エバンスブログをご覧の皆様こんにちは、銀座エバンスの福永です。

今回、取り上げる時計はジャガールクルトの手掛けるスポーツウォッチであるマスターコンプレッサーから、マスターコンプレッサークロノグラフ2です。

マスターコンプレッサーと時代背景

現在では生産を終えたマスターコンプレッサーですが、マスターやレベルソといった伝統的なシリーズとは異なるアプローチで、同社の革新的な技術が具現化された2000年代を象徴するシリーズと言えます。

2000年代と言えば、高級時計マーケットがバブルの様相を呈していた時代であり、自社設計・製造のムーブメント開発が盛んに行われ、またトゥールビヨンに代表される複雑機構を前面に押し出し、内部構造を視覚化した魅せるデザインが花開きました。
見た目にも華やかなモデルの数々、高騰する価格とバランスの取り方、その良し悪しは玉石混在とも言えましたが、高級時計というある種の閉ざされた世界に、現在にも通じるラグジュアリーファッションの側面が持ち込まれた時代でした。

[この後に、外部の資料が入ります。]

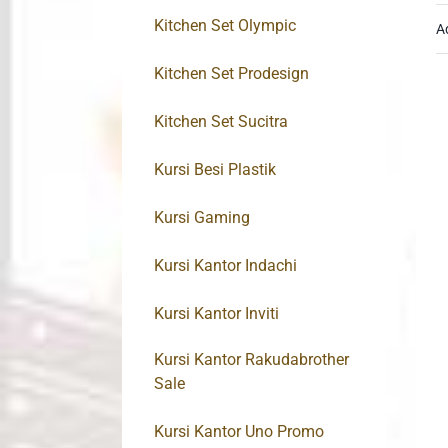
Kitchen Set Olympic
A
Kitchen Set Prodesign
Kitchen Set Sucitra
Kursi Besi Plastik
Kursi Gaming
Kursi Kantor Indachi
Kursi Kantor Inviti
Kursi Kantor Rakudabrother
Sale
Kursi Kantor Uno Promo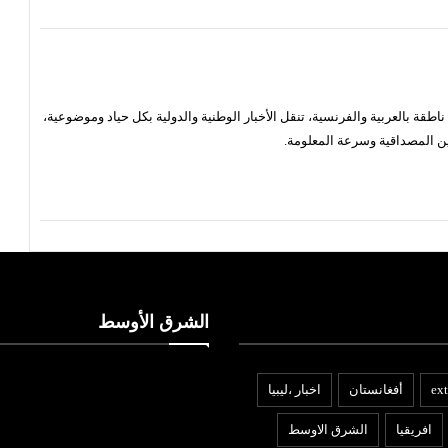
قة بالعربية والفرنسية، تنقل الأخبار الوطنية والدولية بكل حياد وموضوعية،
ن المصداقية وسرعة المعلومة.
الشرق الأوسط
ext
أفغانستان
اخبار ،ليبيا
افريقيا
الشرق الاوسط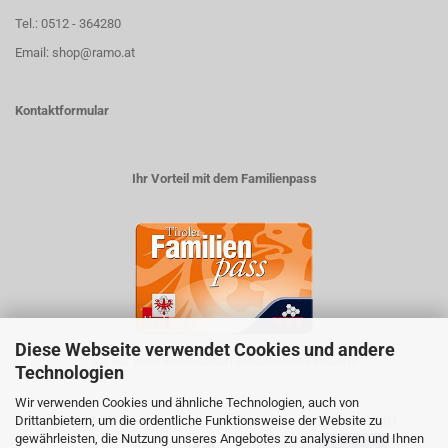
Tel.: 0512 - 364280
Email: shop@ramo.at
Kontaktformular
Ihr Vorteil mit dem Familienpass
Diese Webseite verwendet Cookies und andere
5% auf viele im Geschäft erhältlichen Produkte
Technologien
Wir verwenden Cookies und ähnliche Technologien, auch von
Drittanbietern, um die ordentliche Funktionsweise der Website zu
ZAHLUNGSARTEN
VERSANDART:
gewährleisten, die Nutzung unseres Angebotes zu analysieren und Ihnen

その様な時代にジャガールクルトの示した一つの答えが、ハイエンドのラボを頂点にダイビングモデルまで網羅した、マスタコンプレッサーシリーズの存在と言えます。

圧縮キーの有用性

2002年に生産が始まったマスターコンプレッサーの特徴は何と言っても、その大きく張り出したリューズやプッシュボタンにあります。
そして、リューズやボタンの外周には、防水性を確保する圧縮キーと呼ばれる特許を取得したコックが備えられ、それを180度あるいは90度回転させることで、リューズやボタンのロックを行う構造となっています。
コックの白いマーカー見える状態ではロックがされており、赤いマーカーが見える状態では解除されていることが容易に判断できるようになっています。

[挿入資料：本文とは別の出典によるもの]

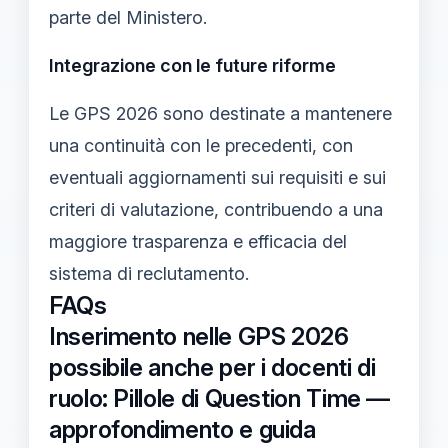
parte del Ministero.
Integrazione con le future riforme
Le GPS 2026 sono destinate a mantenere
una continuità con le precedenti, con
eventuali aggiornamenti sui requisiti e sui
criteri di valutazione, contribuendo a una
maggiore trasparenza e efficacia del
sistema di reclutamento.
FAQs
Inserimento nelle GPS 2026
possibile anche per i docenti di
ruolo: Pillole di Question Time —
approfondimento e guida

リューズやプッシュボタンの防水性を確保する手段として、多くの場合はねじ込み式の構造が採用されています。ねじ込み式のメリットとしては、簡易的でコンパクトな設計があげられますが、デメリットはリューズ、チューブのねじ山磨耗による防水性能の低下、またはねじ込み不足によるトラブルなどがあります。
一方で圧縮キーのメリットはコックを回すだけのシンプルな構造にあり、そこにはネジの噛み合わせも、力をかける必要も無いスムースな操作感があります。
デメリットは、そのリューズ外周を覆う大がかりな構造であると言えます。これは、マスターコンプレッサーというモデル、そして時代背景が許したデザインと言えそうですが、現在においては多くのモデルで採用するにはやや難しいデザインではないでしょうか。

ムーブメントと1000時間コントロールテスト

搭載されるムーブメントはCal.751です。
振動数28,800/時、パワーリザーブ65時間、垂直クラッチ付コラムホイール採用の自動巻きクロノグラフであり、ジャガールクルトの主力ムーブメントと言えます。
また、こちらのムーブメント、モデルに限った事ではないですが、ジャガールクルトの特徴として、1000時間コントロールテストと呼ばれる製品精度検定があげられます。

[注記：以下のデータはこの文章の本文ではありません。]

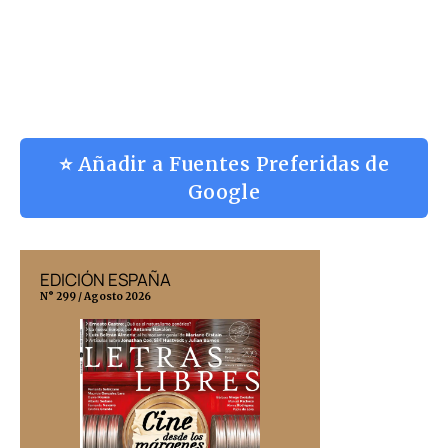
⭐ Añadir a Fuentes Preferidas de
Google
EDICIÓN ESPAÑA
EDICIÓN MÉX
N° 299 / Agosto 2026
N° 332 / Agosto 202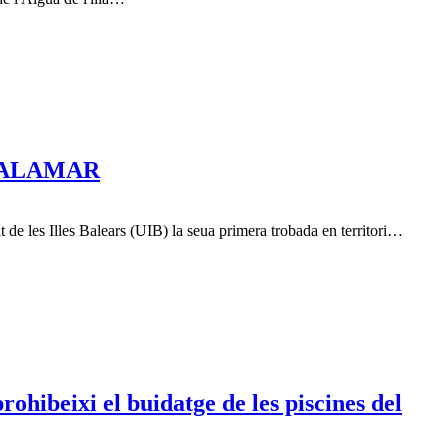
ina ALAMAR
de les Illes Balears (UIB) la seua primera trobada en territori…
hibeixi el buidatge de les piscines del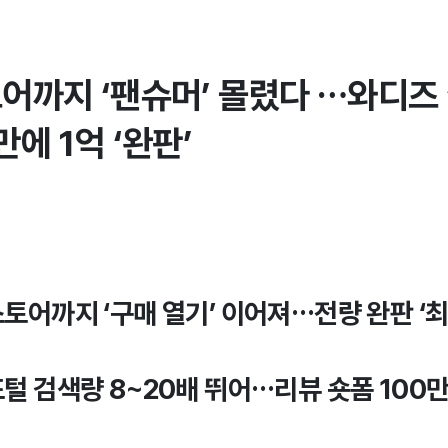
어까지 ‘팬슈머’ 몰렸다 …와디즈 
만에 1억 ‘완판’
스토어까지 ‘구매 열기’ 이어져…전량 완판 ‘
포털 검색량 8~20배 뛰어…리뷰 숏폼 100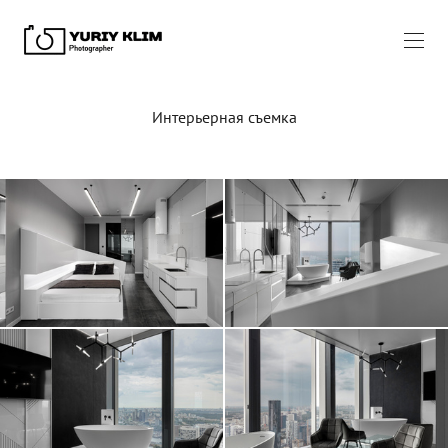
Интерьерная съемка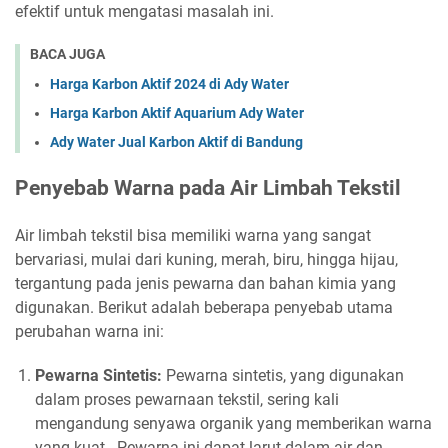
efektif untuk mengatasi masalah ini.
BACA JUGA
Harga Karbon Aktif 2024 di Ady Water
Harga Karbon Aktif Aquarium Ady Water
Ady Water Jual Karbon Aktif di Bandung
Penyebab Warna pada Air Limbah Tekstil
Air limbah tekstil bisa memiliki warna yang sangat
bervariasi, mulai dari kuning, merah, biru, hingga hijau,
tergantung pada jenis pewarna dan bahan kimia yang
digunakan. Berikut adalah beberapa penyebab utama
perubahan warna ini:
Pewarna Sintetis:
Pewarna sintetis, yang digunakan
dalam proses pewarnaan tekstil, sering kali
mengandung senyawa organik yang memberikan warna
yang kuat . Pewarna ini dapat larut dalam air dan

同社のウェブサイトには下記のような説明がされています。

ジャガー・ルクルトによる「1000時間コントロールテスト」

ジャガー・ルクルトは、品質と時計の最終テストに細心の注意を払っています。

1000時間コントロールテストは、ジャガー・ルクルト・コレクションの各モデルに対して行っている内部検査プログラムであるだけでなく、スイス公式クロノメーター検定を上回る条件で提供する内部製品検査でもあります。このプログラムには時計のケーシング前後のムーブメントの検査が含まれるほか、時計組立の全行程、および実際の着用時の諸条件に準じています。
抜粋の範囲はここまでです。